Однажды им наперерез рванулся симпатичный дворник. От Курманбека разило дешевой водкой и маринованной репой, которой питались киргизы.
— А это у тебя какой собачка? Сучика?
— Сучика, сучика, — ответила Тамара.
Она была уверена, что эрделька рванет поводок и потащит ее дальше. Но предательская Люся стала с любопытством нюхать ноги дворника.
— А это, как ее мальчик называется русски? ну, у которого?
И добродушный дворник изобразил причинное место.
— Мальчик называется кобель.
— Кобеель? А это место как у него называется?
Курбанбек опять подвигал локтевым суставом.
— Да ты сам прекрасно знаешь.
— Неет, не знаю.
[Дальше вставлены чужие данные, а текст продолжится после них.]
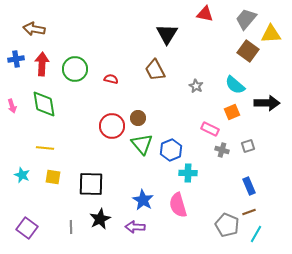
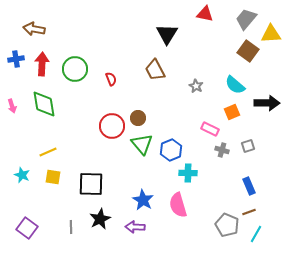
red semicircle: rotated 56 degrees clockwise
yellow line: moved 3 px right, 4 px down; rotated 30 degrees counterclockwise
Мне русски никто не говорит.
Пододвинулся к Тамаре и стал улыбаться еще ласковей.
— Ну, кто-нибудь другой пусть объяснит.
— Неет, ты скажи.
Еще полшага к ней навстречу; саму готовность с ним поговорить Курманбек счел достаточной причиной, чтобы начать обниматься.
— Тьфу, нечисть, иди отсюда, проспись!
— Что проспись, зачем проспись, Курманбек один!
Теперь усадьба оживает. Потихоньку. Хотя на ткацкой фабрике простой и в гостиницу почти никто не ездит, зато восстановилась винодельня, распаханы прилегающие земли, купленный им тракторок фурычит. И плодоносит их фруктовый сад — ночью в урожайный год бывает слышно, как падают тугие яблоки, круглым лбом о глухую землю. Весной в закрученной коричневой листве валяются прошлогодние окатыши, иссиня-черные, бордовые; одни похожи на пожухлые сливы, другие на помидорины, сначала подгнившие, а после этого окаменевшие, с промятой твердой коркой.
Киргизы прекратили куролесить, снова стали добрыми и работящими.
2Как только болезнь отступает, все сразу становится в радость: и жидковато-желтое пюре со скользкой говяжьей котлетой, и пахнущий лекарствами чай, и возможность помочиться стоя, без свидетелей, когда никто не прикасается к промежности холодными руками. С костылем подмышкой неудобно мылить руки, но после многомесячных подвесов, даже это неудобство было незаслуженной удачей — самостоятельно, в вонючем туалете, возить в ладонях раскисшее мыло.
— Так, больной, уступите хирургу.
Одной рукой сдирая зеленую маску и другой расстегивая брюки, к раковине подбежал пожилой невысокий доктор; вывалил в нее свое хозяйство и, облегчился, молитвенно подняв глаза.
— Фуу, — сказал хирург, передернув плечами. — Успели.
Заметив изумленный взгляд Саларьева, он проворчал: доживете до моих лет, поймете, что такое пять часов стоять и ковыряться в прямой кишке, не имея возможности выйти в сортир.
— Хорошо хоть операция прошла?
— Удачно. Больной будет жить.
Доктор скреб по мылу белыми ногтями, мыло вертелось у него в руках, как свежепойманная рыба. Лицо у хирурга было темное, прокуренное, насмешливое сострадание, как маска, приросла к нему.
— А фамилия наша как будет? — спросил он, насухо вытерев ладони собственным бумажным платком.
— Фамилия наша Саларьев.
— Саларьев, Саларьев… а, это вас я никак не могу осмотреть? Без проверки заднего прохода вас отседа все равно не выпустят. Нету у вас процедур? Вот и ладно, пойдемте ко мне, я тут еще на полставки рядовым проктологом.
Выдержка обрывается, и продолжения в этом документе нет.